Habitat bietet weltweit auch so genannte PASSA-Trainings an. PASSA steht für Participatory Approach for Safe Shelter Awareness. In diesen Workshops erarbeiten wir gemeinsam mit den Menschen vor Ort, welche lokalen Risiken es gibt und welche Maßnahmen daraus abzuleiten sind.
Leider ist es so, dass Spendengelder nach großen Katastrophen quasi von alleine fließen, es aber viel schwerer ist, Gelder für Katastrophenvorsorge zu mobilisieren. Das Thema ist abstrakt und weniger emotional, aber wahnsinnig wichtig.
Wie geht Habitat vor, wenn eine Katastrophe eingetreten ist?
Wir denken mittel- und langfristig. Denn unmittelbar nach einer Katastrophe sind Hunderte Hilfsorganisationen vor Ort. Uns ist aber der Übergang zu einem nachhaltigen Wiederaufbau wichtig.
Habitat geht meist in drei Schritten vor. Unmittelbar nach einer Katastrophe verteilen wir shelter kits mit Planen und Werkzeug (Schrauben, Nägel) für die Reparatur von Häusern, die beschädigt, aber nicht zerstört sind. Auch Schadensbegutachtungen fallen häufig in diese Phase. Denn für die Menschen vor Ort ist es wichtig, wenn möglich nicht unzählige Kilometer vom Wohnort entfernt in ein Zelt gesteckt zu werden. In einem zweiten Schritt stellen wir schnell aufbaubare Wellblech- oder Holzhütten für den Übergang auf. Und schließlich unterstützen wir nachhaltigen Wiederaufbau. Dabei gilt das Prinzip: "build back better".
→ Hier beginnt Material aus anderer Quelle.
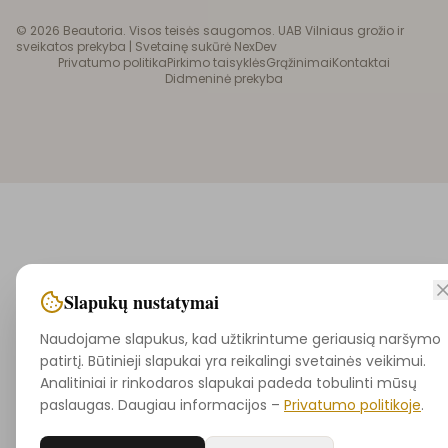
©
2026
Beautoria. Visos teisės saugomos. UAB Vilniaus grožio ir
sveikatos prekyba |
Svetainę sukūrė NexDev
Privatumo politika
Pirkimo taisyklės
Grąžinimai
Kontaktai
Didmeninė prekyba
Slapukų nustatymai
Naudojame slapukus, kad užtikrintume geriausią naršymo
patirtį. Būtinieji slapukai yra reikalingi svetainės veikimui.
Analitiniai ir rinkodaros slapukai padeda tobulinti mūsų
paslaugas. Daugiau informacijos –
Privatumo politikoje
.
In welchen Zeitdimensionen denken Sie da?
Wenn ein Erdbeben die Dimensionen wie in der Türkei und Syrien hat, denken wir in einem Zeitrahmen von drei bis zehn Jahren. Die Ankündigung der Regierung Erdogan, in einem Jahr würden die Menschen in neuen, sicheren Häusern wohnen, ist aus unserer Sicht leider schlicht unrealistisch.
Habitat for Humanity ist eine der Hilfsorganisationen im Bündnis Aktion Deutschland Hilft, die nach der Erdbeben-Katastrophe in der Türkei und Syrien humanitäre Hilfe leisten.